# About this exercise:
From the data, copy out every line in which the word "Conseil" appears.

# Data provided:

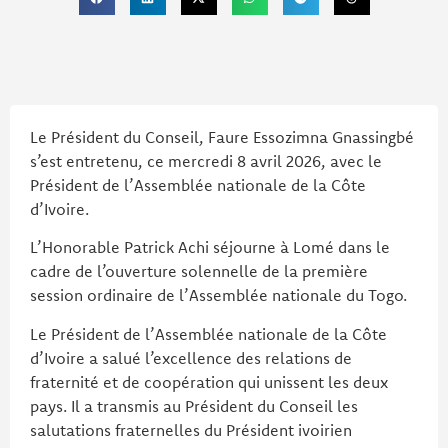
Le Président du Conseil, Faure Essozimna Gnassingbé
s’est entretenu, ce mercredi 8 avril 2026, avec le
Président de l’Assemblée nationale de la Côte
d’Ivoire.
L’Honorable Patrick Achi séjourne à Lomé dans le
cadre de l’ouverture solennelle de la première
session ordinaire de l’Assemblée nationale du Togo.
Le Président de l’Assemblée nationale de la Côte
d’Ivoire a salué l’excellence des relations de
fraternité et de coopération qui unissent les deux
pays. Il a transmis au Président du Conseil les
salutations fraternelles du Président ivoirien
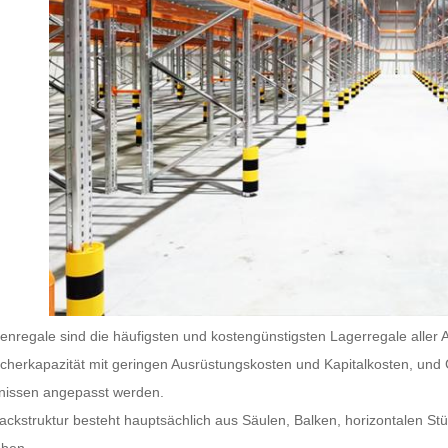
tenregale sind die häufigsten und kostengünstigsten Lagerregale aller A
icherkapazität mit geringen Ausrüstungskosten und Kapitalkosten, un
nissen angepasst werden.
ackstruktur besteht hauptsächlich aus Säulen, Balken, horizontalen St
* * *
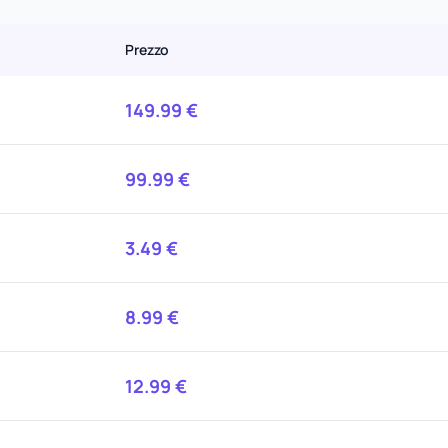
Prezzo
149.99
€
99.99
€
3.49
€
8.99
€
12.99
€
---
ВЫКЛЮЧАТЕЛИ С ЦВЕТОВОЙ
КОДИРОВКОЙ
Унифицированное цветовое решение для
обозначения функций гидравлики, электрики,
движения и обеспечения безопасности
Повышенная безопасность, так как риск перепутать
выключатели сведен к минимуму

# Written solution:
Le Président du Conseil, Faure Essozimna Gnassingbé
pays. Il a transmis au Président du Conseil les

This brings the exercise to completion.